Diagnostic and Therapeutic Challenges in Limited GPA With Nasal Synechiae: A Case Report and Literature Review.

Abstract

Background: Usually linked with anti-neutrophil cytoplasmic antibodies (ANCA), granulomatosis with polyangiitis (GPA) is an uncommon systemic necrotizing vasculitis. Although GPA sometimes shows multiorgan involvement, the confined phenotype-mostly affecting the upper respiratory tract-can provide major diagnostic and therapeutic difficulties. Though nonsystemic, limited GPA might resemble chronic rhinosinusitis and is at risk for progression or consequences.

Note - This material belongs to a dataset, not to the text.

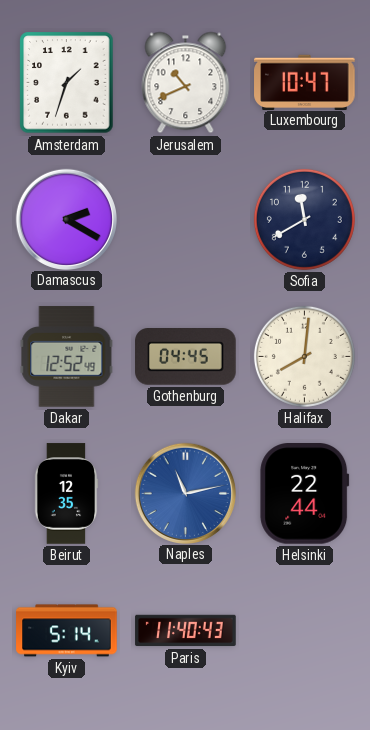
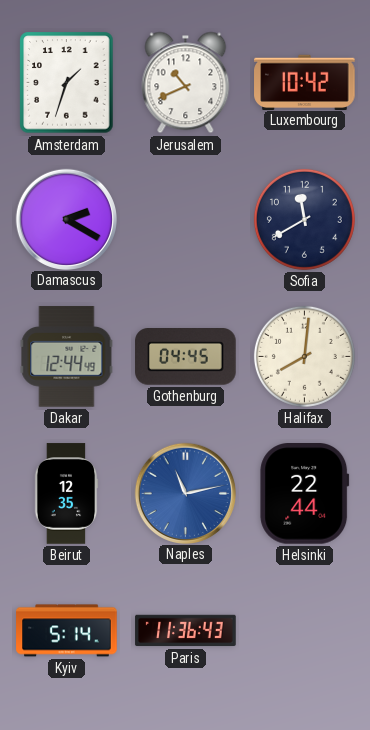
Luxembourg: 10:47 -> 10:42
Dakar: 12:52 -> 12:44
Paris: 11:40 -> 11:36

Case: Following COVID-19 immunization and past COVID-19 infection, we describe a case of a 23 year-old girl presenting with persistent nasal obstruction, headache, severe facial pain, crustation, nose bleeding, and anosmia for 1.5 years. Examination revealed bilateral nasal ulceration and crusting; evaluation also indicated mucosal thickening and positive c-ANCA with high proteinase 3 titers. Without granulomatous characteristics, histopathology revealed persistent inflammation and inflammatory nasal polyps. The patient was first managed with methotrexate; therapy was upgraded to rituximab (RTX) due to ongoing symptoms. After RTX induction, the patient achieved clinical remission, with resolution of nasal symptoms and normalization of inflammatory markers. She stayed in remission at the follow-up.

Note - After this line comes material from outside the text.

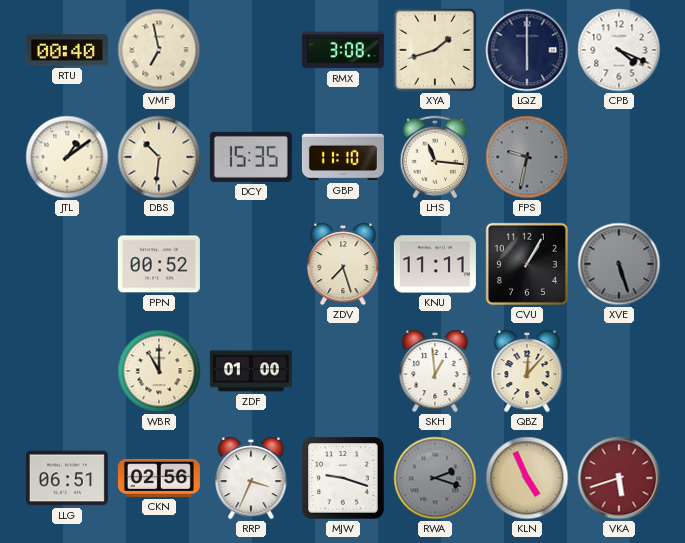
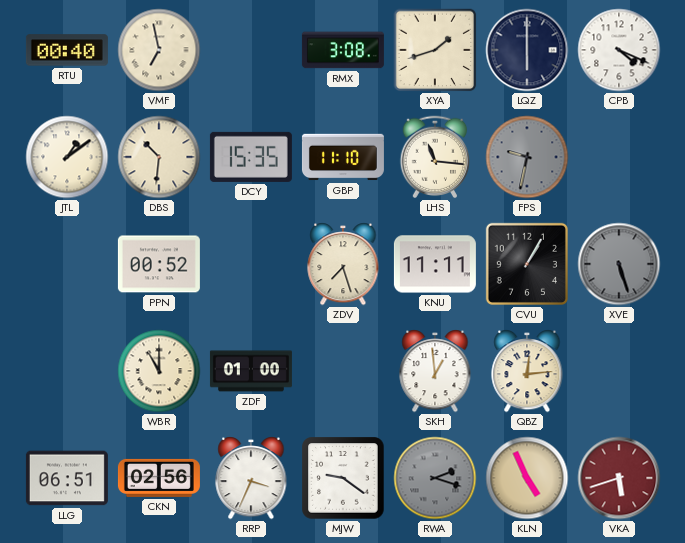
QBZ: 12:07 -> 12:14
MJW: 9:18 -> 9:21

Conclusion: This case highlights the diagnostic complexity and therapeutic challenges associated with limited GPA, particularly when ear, nose, and throat symptoms predominate without systemic involvement. Key to reaching remission is early rheumatologic referral, interdisciplinary treatment, and rapid escalation to biologic therapy. RTX is a good and well-tolerated choice in refractory restricted GPA; yet more studies are warranted.